Intuitively, there are many wireless and sensing applications that benefit from knowledge of network boundaries. In the first part of this talk I will present award-winning work that addresses the 'edge-detection' problem locally using a geometric structure called the alpha-shape. For a disc of radius 1/a, the a-shape consists of nodes (and joining edges) that sit on the boundary of the discs that contain no other nodes in the network. In the simplest terms a node decides it is on a network boundary by asking the question: “Do I sit on the bound- ary of a disc of said radius?"


I will then follow this discussion with a presentation of work that we are currently starting at the University of Stirling to address information retrieval in transient networks. A transient network is defined as a network where nodes are periodically absent or periodically present. In this context information retrieval becomes problematic: an interested party may desire information that is online and available only when said party is off-line. To solve this problem we look to combine novel data structures and algorithms in such a way that allows for online schedules to be completely disjoint. Specifically, we are investigating a mechanism that allows for parties to express interest and receive information without ever needing the source of the information to be online. As this work is in a preliminary stage, comments and participation are welcomed.

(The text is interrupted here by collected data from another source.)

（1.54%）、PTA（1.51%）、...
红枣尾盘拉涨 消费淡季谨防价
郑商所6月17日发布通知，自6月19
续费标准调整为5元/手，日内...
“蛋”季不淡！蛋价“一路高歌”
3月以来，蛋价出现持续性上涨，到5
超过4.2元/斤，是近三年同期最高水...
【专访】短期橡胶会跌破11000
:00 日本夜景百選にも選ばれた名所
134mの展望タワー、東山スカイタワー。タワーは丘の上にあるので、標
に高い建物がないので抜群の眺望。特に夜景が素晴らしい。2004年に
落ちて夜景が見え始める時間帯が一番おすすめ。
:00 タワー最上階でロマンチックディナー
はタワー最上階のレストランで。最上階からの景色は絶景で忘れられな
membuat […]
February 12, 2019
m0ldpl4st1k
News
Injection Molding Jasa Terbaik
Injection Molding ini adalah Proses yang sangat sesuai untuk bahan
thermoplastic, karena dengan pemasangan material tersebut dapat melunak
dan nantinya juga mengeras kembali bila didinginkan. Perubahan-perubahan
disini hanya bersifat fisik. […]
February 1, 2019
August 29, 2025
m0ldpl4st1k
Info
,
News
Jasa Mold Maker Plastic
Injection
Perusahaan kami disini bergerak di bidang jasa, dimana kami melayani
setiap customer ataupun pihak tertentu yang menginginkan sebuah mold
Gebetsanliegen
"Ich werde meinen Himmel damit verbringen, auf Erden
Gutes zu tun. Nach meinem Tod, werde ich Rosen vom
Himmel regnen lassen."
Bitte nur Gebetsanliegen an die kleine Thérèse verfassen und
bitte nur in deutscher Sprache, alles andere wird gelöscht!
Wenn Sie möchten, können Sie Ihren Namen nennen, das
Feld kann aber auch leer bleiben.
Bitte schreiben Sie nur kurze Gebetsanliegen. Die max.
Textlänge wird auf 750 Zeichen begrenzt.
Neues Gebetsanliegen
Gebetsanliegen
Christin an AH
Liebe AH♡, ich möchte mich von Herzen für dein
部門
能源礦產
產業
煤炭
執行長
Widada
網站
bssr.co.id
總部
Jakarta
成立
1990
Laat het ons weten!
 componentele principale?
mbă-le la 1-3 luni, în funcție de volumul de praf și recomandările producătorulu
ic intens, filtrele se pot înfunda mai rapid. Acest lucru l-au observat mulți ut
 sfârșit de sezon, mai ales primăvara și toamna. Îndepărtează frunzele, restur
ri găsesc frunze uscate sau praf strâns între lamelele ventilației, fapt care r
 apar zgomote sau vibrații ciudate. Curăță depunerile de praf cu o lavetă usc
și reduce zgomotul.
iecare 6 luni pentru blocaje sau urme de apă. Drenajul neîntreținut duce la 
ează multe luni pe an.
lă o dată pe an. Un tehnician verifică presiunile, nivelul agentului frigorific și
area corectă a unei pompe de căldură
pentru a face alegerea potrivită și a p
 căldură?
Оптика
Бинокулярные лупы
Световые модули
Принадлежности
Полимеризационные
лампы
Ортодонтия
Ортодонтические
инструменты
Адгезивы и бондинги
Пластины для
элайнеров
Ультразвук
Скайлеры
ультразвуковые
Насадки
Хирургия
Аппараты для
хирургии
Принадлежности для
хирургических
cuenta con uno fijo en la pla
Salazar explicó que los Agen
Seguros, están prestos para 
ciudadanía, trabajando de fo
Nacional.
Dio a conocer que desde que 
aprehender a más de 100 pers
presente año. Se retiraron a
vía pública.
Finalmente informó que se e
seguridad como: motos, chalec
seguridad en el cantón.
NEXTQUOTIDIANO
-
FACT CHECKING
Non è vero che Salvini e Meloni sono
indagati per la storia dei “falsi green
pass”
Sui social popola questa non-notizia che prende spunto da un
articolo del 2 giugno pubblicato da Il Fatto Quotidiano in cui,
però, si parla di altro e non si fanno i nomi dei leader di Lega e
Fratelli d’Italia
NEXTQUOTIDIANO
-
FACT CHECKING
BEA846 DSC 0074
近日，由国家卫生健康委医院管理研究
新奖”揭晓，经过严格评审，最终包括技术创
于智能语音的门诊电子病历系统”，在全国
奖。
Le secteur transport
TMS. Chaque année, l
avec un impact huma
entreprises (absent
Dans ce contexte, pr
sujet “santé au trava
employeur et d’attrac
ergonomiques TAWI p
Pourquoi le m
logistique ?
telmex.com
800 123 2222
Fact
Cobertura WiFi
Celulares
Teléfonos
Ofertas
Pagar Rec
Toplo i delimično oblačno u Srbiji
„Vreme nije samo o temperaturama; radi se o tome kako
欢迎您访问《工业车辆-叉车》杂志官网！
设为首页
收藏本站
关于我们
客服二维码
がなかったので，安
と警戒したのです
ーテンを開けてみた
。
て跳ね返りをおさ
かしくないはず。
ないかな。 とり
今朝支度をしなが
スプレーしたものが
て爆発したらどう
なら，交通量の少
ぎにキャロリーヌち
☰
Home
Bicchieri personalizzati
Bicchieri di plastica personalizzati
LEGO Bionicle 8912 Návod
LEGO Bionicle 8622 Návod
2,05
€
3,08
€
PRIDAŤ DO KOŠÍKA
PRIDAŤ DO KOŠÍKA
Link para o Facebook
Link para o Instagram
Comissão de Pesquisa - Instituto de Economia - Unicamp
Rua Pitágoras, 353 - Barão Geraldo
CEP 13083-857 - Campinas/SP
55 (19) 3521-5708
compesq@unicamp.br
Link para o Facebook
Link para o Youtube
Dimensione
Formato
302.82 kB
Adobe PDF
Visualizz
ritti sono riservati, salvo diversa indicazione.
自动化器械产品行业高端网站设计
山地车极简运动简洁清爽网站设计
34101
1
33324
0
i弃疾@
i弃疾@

Marwan Fayed is the newest SICSA addition at the University of Stirling. His interests span all aspects of networked systems. As lecturer, he hopes to help bridge computer science into a more general information science. In the past Marwan has worked in network measurement and modelling, as well as context awareness and routing algorithms for wireless networks. He is the recipient of the IEEE CCECE best paper award. He obtained his PhD from the University of Ottawa, Canada, and Master's degree from Boston University, USA.